Ada juga akun instagram [at]quranreview. Di sana dijelasin tafsir ayat dengan cara sangat populer dan anak muda banget. Orang yang super awam pun bisa paham.
Kira-kira begitulah metode [at]quranreview menjelaskan tafsir ayat. Yaitu mengambil contoh budaya populer, terus mengaitkannya dengan tafsir satu ayat.
Aslinya, penjelasan satu ayat itu bisa sangat mendalam. Kalau kamu baca langsung kitab tafsir pasti akan merasakan hal itu.
Satu ayat dibedah dari etimologi kata, sejarah kata, makna linguistik, tafsir dari Jibril, pemahaman langsung yang diberitahukan Nabi, praktek keseharian dari Nabi tentang ayat itu, praktek keseharian para sahabat, insight mendalam, dan seterusnya.
Inilah level 4. Sulit? Iya lah. Kan levelnya makin tinggi. Tapi ini bukan akhir. Mari kita masuk ke level tertinggi.
LEVEL 5
Tadabbur. Inilah level tertinggi dari interaksi dengan Alquran. Apa maksudnya? Bayangkan saja begini. Kamu berdiri di atas sebuah sumur. Sumur ini sangat dalam. Lalu kamu turun ke dasar sumur itu untuk mengambil airnya.
Berhasil! Kamu dapat airnya. Setelah kamu angkat air itu dari sumur, terlihat sekali air itu sangat jernih, sangat segar, dan sangat nikmat. Itulah analogi tadabbur.
Berkat skill set dalam ilmu tafsir yang kamu miliki, kamu bisa menggali makna Alquran sampai ke tingkat yang sangat dalam, sangat jauh, dan tak bisa dijangkau kebanyakan orang.
Karena memang itulah makna dari tadabbur. Simak pengertiannya berikut:
"Tadabbur adalah menalar, memikirkan, memahami, dan menggali sisi-sisi yang sangat jauh dan sangat mendalam dari sesuatu" (Imam Al-Zamakhsyari)

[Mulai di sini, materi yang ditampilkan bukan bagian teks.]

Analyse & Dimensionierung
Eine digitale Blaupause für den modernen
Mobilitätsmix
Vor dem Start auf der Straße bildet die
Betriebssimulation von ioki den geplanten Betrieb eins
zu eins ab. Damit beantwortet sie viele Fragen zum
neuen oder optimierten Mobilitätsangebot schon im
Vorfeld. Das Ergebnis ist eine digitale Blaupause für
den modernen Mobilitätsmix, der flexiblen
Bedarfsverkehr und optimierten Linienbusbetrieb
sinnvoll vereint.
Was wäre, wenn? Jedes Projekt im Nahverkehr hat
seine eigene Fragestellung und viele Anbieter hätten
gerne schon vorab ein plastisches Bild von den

Makna dan guide kehidupan yang berhasil kamu ambil dari Alquran jernih tak terperi.
Pernahkah Anda berbicara dengan pakar di satu ilmu? Katakanlah Anda bertemu dengan pakar ilmu arsitektur yang sudah berpengalaman puluhan tahun. Lalu, Anda memintanya untuk menjelaskan sebenarnya ilmu arsitektur itu apa.
Apakah dia akan menjelaskan arsitektur seperti di buku teks? Tidak sama sekali. Sebaliknya, ia akan menjelaskan ilmu arsitektur dengan storytelling sangat indah. Saya jamin Anda akan terbengong-bengong mendengarkan ia bicara. Satu jam pun tak terasa.
Daripada menjelaskan rumus cara membangun rumah, bisa jadi ia malah berbicara tentang peradaban manusia. Bahwa yang namanya bangunan itu melindungi manusia. Bangunan menjadi saksi cinta, tawa, tangis, dan pengkhianatan umat manusia. Arsitektur adalah simbol cinta dan perasaan umat manusia, dst.
Ketika para pakar berbicara, biasanya ada satu hal yang terjadi setelahnya: Anda akan terkagum dan lantas mencintai ilmu itu!
Saya beri contoh satu cerita tentang cara interaksi sahabat Nabi dengan Alquran - yang sudah saya parafrase.
Alkisah, saat itu Aisyah istri Rasulullah difitnah selingkuh. Madinah geger. Aisyah murung dan menangis di rumahnya. Abu Bakar sang ayah Aisyah pun sedih luar biasa. Ia tak percaya anaknya selingkuh, tapi mau bagaimana? Kabar selingkuh itu sudah tersebar seantero kota.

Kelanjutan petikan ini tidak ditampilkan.